The first thing that will strike you about Fever Pitch is that it has the most boring opening to a film in all of time. The second thing you will see is the appreciation the film has of all emotions relating to the beautiful game and how it affects beliefs, life and so forth.
Being a fan of British cinema I let the sleepy beginning slide and sat back to watch the film grow into this intriguing reflection on the football side of life and how Colin Firth brandished out on his typecast lover's role for once and created a remarkable shot at a man lost in a world of sport.
Bridget Jones, Pride and Prejudice, Mamma Mia and Love Actually. The common factor is? You're right, they're all awful. But they are all also romantic comedies and star Mr Firth as a brandished eye candy for the female viewers. I've never personally been his biggest fan, and like Hugh Grant in About a Boy, it is good to see him brandish away from the Prince Charming perception and dive more into drama. This hard nosed football fanatic is a glorious exploration of obsession with no way of real world understanding and having seen many of his films, he to me has never bettered this. But with A Single Man due next year critics are suggesting it's his time for an Oscar.
Sadly we can never fully escape his typecast and we see a love interest inserted to balance out the good and bad of his football obsession. This is almost as ridiculous as Love Actually, there was a brief laugh and then they're snogging, having argued previously in the week.

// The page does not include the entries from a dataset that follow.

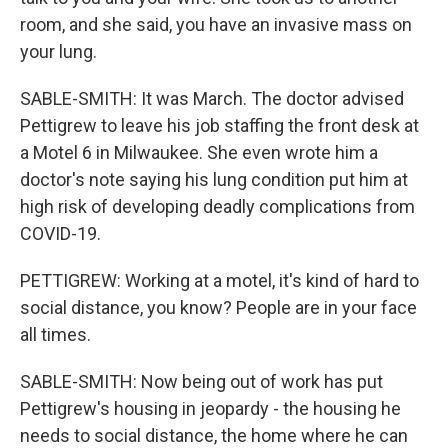
room, and she said, you have an invasive mass on
your lung.
SABLE-SMITH: It was March. The doctor advised
Pettigrew to leave his job staffing the front desk at
a Motel 6 in Milwaukee. She even wrote him a
doctor's note saying his lung condition put him at
high risk of developing deadly complications from
COVID-19.
PETTIGREW: Working at a motel, it's kind of hard to
social distance, you know? People are in your face
all times.
SABLE-SMITH: Now being out of work has put
Pettigrew's housing in jeopardy - the housing he
needs to social distance, the home where he can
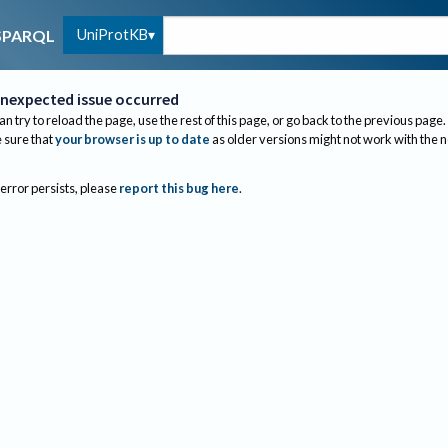
UniProtKB
SPARQL
nexpected issue occurred
an try to reload the page, use the rest of this page, or go back to the previous page.
sure that
your browser is up to date
as older versions might not work with the 
 error persists, please
report this bug here
.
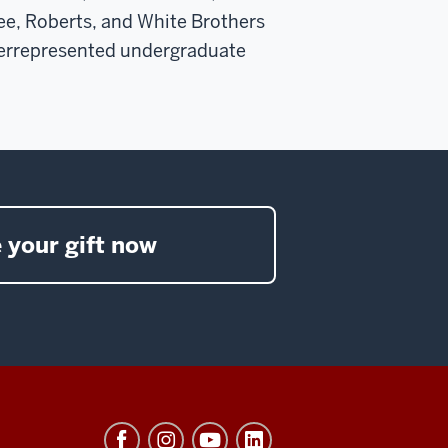
ee, Roberts, and White Brothers
derrepresented undergraduate
 your gift now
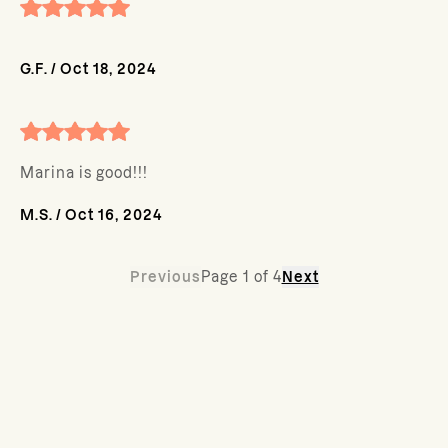
G.F.
/
Oct 18, 2024
Marina is good!!!
M.S.
/
Oct 16, 2024
Previous
Page
1
of
4
Next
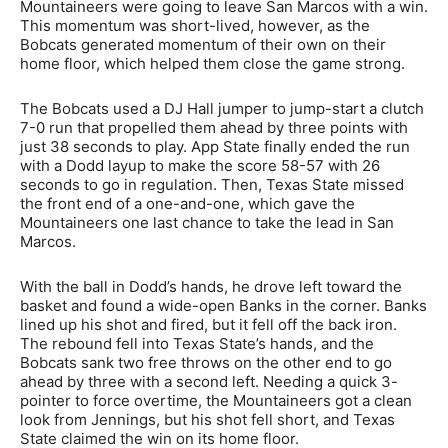
Mountaineers were going to leave San Marcos with a win.
This momentum was short-lived, however, as the
Bobcats generated momentum of their own on their
home floor, which helped them close the game strong.
The Bobcats used a DJ Hall jumper to jump-start a clutch
7-0 run that propelled them ahead by three points with
just 38 seconds to play. App State finally ended the run
with a Dodd layup to make the score 58-57 with 26
seconds to go in regulation. Then, Texas State missed
the front end of a one-and-one, which gave the
Mountaineers one last chance to take the lead in San
Marcos.
With the ball in Dodd’s hands, he drove left toward the
basket and found a wide-open Banks in the corner. Banks
lined up his shot and fired, but it fell off the back iron.
The rebound fell into Texas State’s hands, and the
Bobcats sank two free throws on the other end to go
ahead by three with a second left. Needing a quick 3-
pointer to force overtime, the Mountaineers got a clean
look from Jennings, but his shot fell short, and Texas
State claimed the win on its home floor.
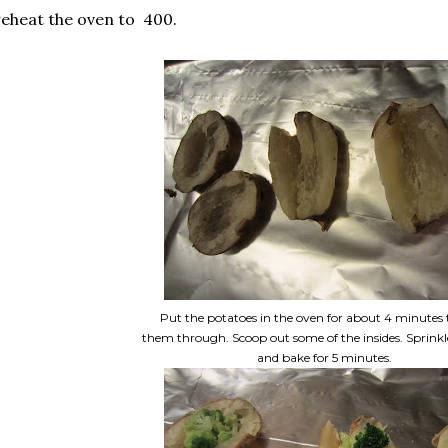
eheat the oven to 400.
Put the potatoes in the oven for about 4 minutes 
them through. Scoop out some of the insides. Sprinkl
and bake for 5 minutes.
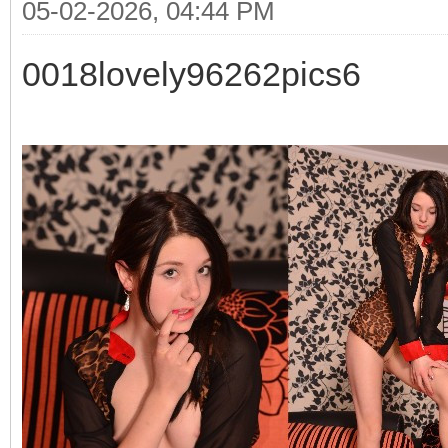
05-02-2026, 04:44 PM
0018lovely96262pics6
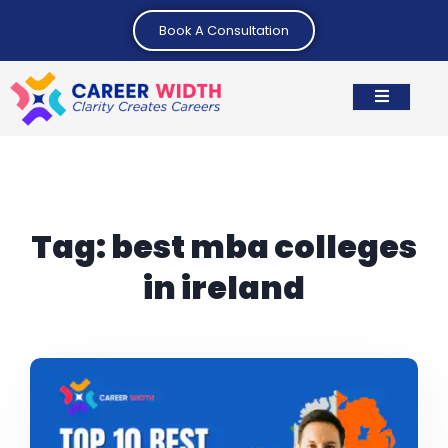
Book A Consultation
Tag:
best mba colleges
in ireland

Her jealousy and animosity completely contradicts what is to follow it and Ruth Gemmell in all honesty, brings little but negative vibes to the film.

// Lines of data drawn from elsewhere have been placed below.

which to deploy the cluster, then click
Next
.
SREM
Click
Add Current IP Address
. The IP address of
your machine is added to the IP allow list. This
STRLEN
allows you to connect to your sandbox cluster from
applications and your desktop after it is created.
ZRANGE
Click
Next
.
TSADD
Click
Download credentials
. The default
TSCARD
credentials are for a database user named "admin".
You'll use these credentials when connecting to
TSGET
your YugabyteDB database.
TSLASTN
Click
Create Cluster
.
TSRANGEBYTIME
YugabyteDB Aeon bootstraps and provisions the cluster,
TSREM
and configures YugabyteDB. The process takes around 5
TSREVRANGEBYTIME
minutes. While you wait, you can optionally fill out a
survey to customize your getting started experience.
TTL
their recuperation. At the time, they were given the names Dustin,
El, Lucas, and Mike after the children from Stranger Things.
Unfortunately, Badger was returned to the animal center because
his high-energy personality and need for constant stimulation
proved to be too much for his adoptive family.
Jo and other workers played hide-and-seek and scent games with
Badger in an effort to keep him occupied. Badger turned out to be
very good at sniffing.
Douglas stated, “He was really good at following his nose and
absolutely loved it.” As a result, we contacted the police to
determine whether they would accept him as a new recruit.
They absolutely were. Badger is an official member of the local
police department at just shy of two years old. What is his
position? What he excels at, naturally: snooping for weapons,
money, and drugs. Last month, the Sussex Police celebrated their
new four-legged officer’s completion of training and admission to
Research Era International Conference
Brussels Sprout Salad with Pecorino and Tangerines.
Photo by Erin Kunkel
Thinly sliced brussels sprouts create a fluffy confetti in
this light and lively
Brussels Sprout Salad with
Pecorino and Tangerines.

As a fan of football I found the representation quite an accurate depiction of the way the football world used to be and how we as neutrals watched with eager anticipation to see our favourite players march onto the field to the cheers and plaudits of the crowd. Now in a world where we see players selling perfume with their wives (Beckham) and more stories off field than on (manager sackings etc) it has been quite a while since the game has really been viewed as a game of sport and not of tabloid tales. This film however looks beyond the press and sees it as purely a fan's perspective, which benefits it.

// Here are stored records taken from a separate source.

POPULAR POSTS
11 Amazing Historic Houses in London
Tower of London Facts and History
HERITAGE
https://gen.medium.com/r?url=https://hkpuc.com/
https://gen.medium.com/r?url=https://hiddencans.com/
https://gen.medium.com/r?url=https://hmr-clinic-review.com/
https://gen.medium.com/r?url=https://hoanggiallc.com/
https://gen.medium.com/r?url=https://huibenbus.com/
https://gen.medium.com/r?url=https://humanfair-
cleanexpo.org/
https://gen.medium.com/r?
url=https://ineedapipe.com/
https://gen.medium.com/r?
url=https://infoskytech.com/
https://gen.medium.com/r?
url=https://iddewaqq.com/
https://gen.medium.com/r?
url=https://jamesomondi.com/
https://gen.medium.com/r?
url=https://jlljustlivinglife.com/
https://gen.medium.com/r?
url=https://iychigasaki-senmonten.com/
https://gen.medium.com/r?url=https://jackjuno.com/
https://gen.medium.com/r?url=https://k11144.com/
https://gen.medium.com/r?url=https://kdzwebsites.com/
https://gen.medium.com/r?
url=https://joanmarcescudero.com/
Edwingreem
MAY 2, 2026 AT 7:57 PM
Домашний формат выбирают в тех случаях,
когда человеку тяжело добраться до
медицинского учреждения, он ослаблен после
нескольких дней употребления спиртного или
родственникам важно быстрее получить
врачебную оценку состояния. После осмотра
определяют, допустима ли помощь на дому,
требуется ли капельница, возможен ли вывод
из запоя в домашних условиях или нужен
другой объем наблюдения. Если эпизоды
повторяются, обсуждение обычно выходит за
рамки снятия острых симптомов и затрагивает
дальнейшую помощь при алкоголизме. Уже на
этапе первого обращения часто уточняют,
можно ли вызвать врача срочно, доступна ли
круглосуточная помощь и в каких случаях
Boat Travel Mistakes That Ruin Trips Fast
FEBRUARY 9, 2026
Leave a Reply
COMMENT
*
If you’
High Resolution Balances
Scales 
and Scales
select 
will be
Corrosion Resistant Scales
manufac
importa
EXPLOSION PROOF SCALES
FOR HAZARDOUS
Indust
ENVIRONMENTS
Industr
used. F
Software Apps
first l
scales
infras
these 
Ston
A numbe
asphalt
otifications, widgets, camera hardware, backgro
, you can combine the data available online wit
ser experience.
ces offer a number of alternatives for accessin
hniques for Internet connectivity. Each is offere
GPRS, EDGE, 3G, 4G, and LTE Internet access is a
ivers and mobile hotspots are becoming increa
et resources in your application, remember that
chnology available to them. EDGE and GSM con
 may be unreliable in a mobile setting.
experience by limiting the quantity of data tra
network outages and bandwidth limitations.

The scene in the stadium that introduces Ruth Gemmell to the game is a great collaboration of fan's passion and youthful exuberance.
The final game we see is a title decider and whether you support Arsenal or not you will be gripped with the fans on screen to see the outcome. Despite major flaws with flashbacks, narration and love interests David Evans has created a good intended drama that is a good reflection of fans emotions to the game.